HIV-1 infection regulates MTase and IFN-γ expression in a lymphoid cell line. The T-cell line JMO clone D8 was infected with HIV-1. At 7 days postinfection, MTase and IFN-γ expression was measured, using 5 μg of total RNA in each RPA as described in Materials and Methods. (A) MTase RPA. Lane 1, uninfected JMO clone D8; lane 2, HIV-infected JMO clone D8. (B) Cytokine RPA. Lane 1, uninfected JMO clone D8; lane 2, HIV-infected JMO clone D8. Probe, human cytokine-1 multiprobe (Pharmingen). (C) PhosphorImager (Molecular Dynamics) quantitation of results in panels A and B, normalized to the actin and L32 controls, respectively.

FIG. 8

DNA MTase expression in stably transfected lymphoid cells. As described in Materials and Methods, the parental cell line JMO was stably transfected with an antisense DNA MTase expression vector to generate JMO-TMH cells and with the vector alone to derive the JMO-neo control cells. RPA of MTase sense and antisense expression was determined in the lymphoid cells. (A) Probe alone. Lane 1, JMO-neo; lane 2, JMO-TMH. (B) Probe alone. Lanes 1 and 2, clones of JMO-neo; lanes 3 and 4 clones of JMO-TMH.

FIG. 9

DNA MTase expression regulates IFN-γ expression in lymphoid cells. As described in Materials and Methods, the parental cell line JMO was stably transfected with an expression vector containing the full-length DNA MTase cDNA, in the antisense orientation, to generate JMO-TMH, with the vector alone to generate JMO-neo control, and with the sense-orientation DNA MTase cDNA to derive JMO-HMT as an additional control. (A) RT-PCR analysis of the expression of IFN-γ mRNA in these lymphoid cell lines.
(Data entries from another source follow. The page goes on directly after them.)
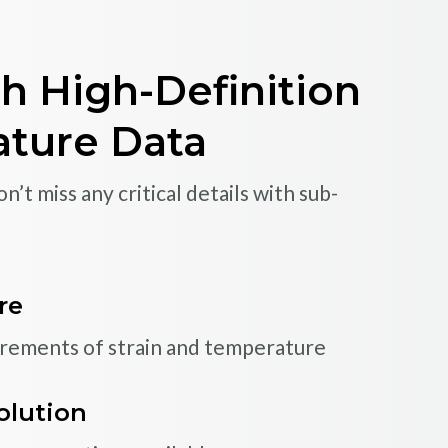
-Performance
ns
h High-Definition
and more effectively with proven multiplexed
ature Data
Software
’t miss any critical details with sub-
mance sensors
ature sensors, displacement gages and
LEARN MORE
re
urements of strain and temperature
c measurements
train and other fast phenomena
olution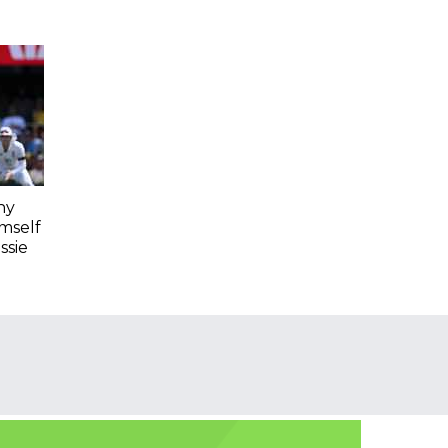
hy
imself
ssie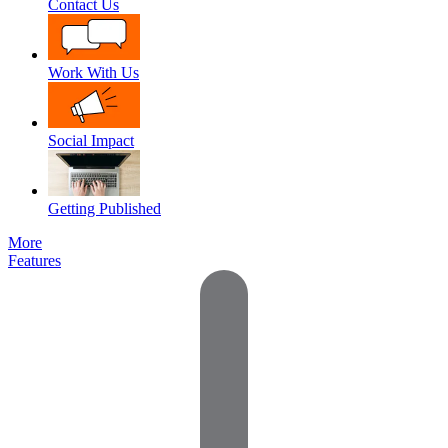
Contact Us
Work With Us
Social Impact
Getting Published
More
Features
Lane 1, JMO-neo; lane 2, JMO-HMT (sense); lane 3, JMO-TMH (antisense). GAPDH mRNA is also shown as internal loading control for semiquantitative PCR. (B) Southern analysis of the methylation status of the IFN-γ region SnaBI site and first intronic region HpaII site. BamHI, BamHI-SnaBI, and BamHI-HpaII digests were performed as described in the text. Lanes 1, 4, and 7, JMO-neo control; lanes 2, 5, and 8, JMO-TMH, DNA MTase cDNA in the antisense orientation; lanes 3, 6, and 9, JMO-HMT, DNA MTase cDNA in the sense orientation.